The pirates you’re hunting can be three systems away from the planet where you got the mission, not two. And it appears their location is pre-generated and they don’t move, so if you never enter the correct system, you’ll never find them. This also means that if you load up on bounty missions, the odds that you’ll run into multiple pirate fleets simultaneously goes way up. When that happens in a system that already has a high chance of random pirates, like Shaula, even a fleet of Shield Beetles can be overwhelmed unless you draw them far, far away from the planet and the incoming hyperspace routes. (pro tip: the “hold position” key can be applied to single ships by selecting them, not just your entire fleet)
[Mac version 0.9.6, based on a small Perl script that does a crude scan of the save file; haven’t figured out how they mark missions as completed yet, though]
The game is free, fun, and desperately in need of a nicely-designed PDF with all the obscure keyboard shortcuts (scattered documentation here, here, and here). You can also get it on Steam for convenience (no DRM applied, because GPLv3).
It’s moddable, replayable, and regularly updated, and doesn’t chew up a lot of resources when paused, so you can easily hop in for a few quick turns while waiting for other tasks to complete. It auto-saves every time you land, and it’s quite stable.
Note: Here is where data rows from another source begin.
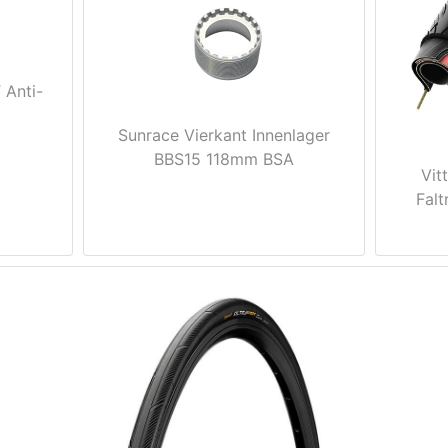
 Anti-
Sunrace Vierkant Innenlager
BBS15 118mm BSA
Vit
Falt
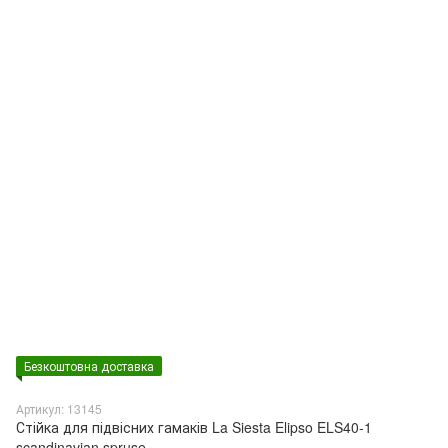
Безкоштовна доставка
Артикул: 13145
Стійка для підвісних гамаків La Siesta Elipso ELS40-1
scandinavian spruse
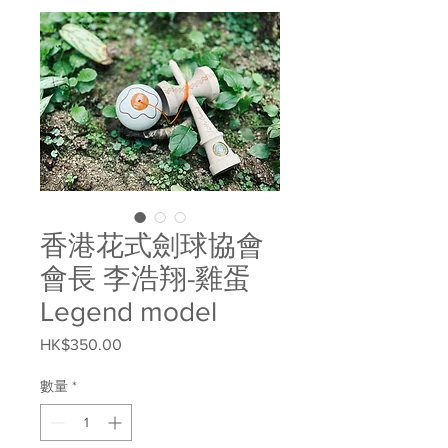
香港花式劍球協會
會長 李浩翔-雞蛋
Legend model
HK$350.00
價
格
數量
*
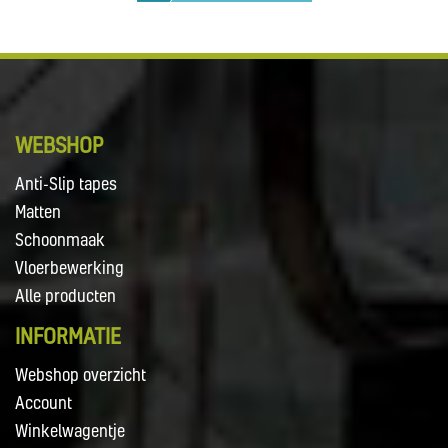
WEBSHOP
Anti-Slip tapes
Matten
Schoonmaak
Vloerbewerking
Alle producten
INFORMATIE
Webshop overzicht
Account
Winkelwagentje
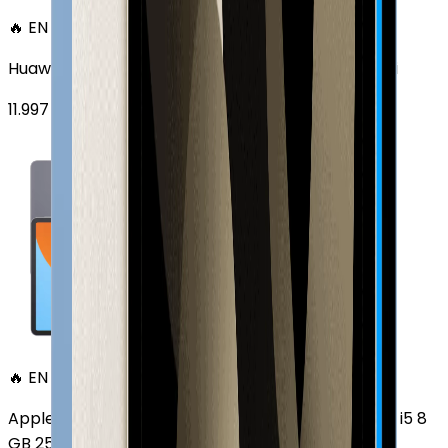
🔥 EN ÇOK SATAN
Huawei MatePad 11.5 128 GB 11.5 inç Wi-Fi Uzay Grisi
11.997
TL'den
başlayan fiyatlar
🔥 EN ÇOK SATAN
Apple MacBook Air 13" (13-inch, 2020) 1.1 GHz Core i5 8
GB 256 GB Altın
Speaking of free games on Steam, the ancient MMO Anarchy Online showed up there recently. They’ve been trying to get me to come back for about 15 years, and this time I decided to give it a shot. I managed a successful password reset on my old account and created a new character (the old ones were still there but marked “inactive”), and got the dubious pleasure of remembering what it was like before MMOs settled on some basic user interface conventions. I could adjust to the low-res models and textures, but the controls are another story.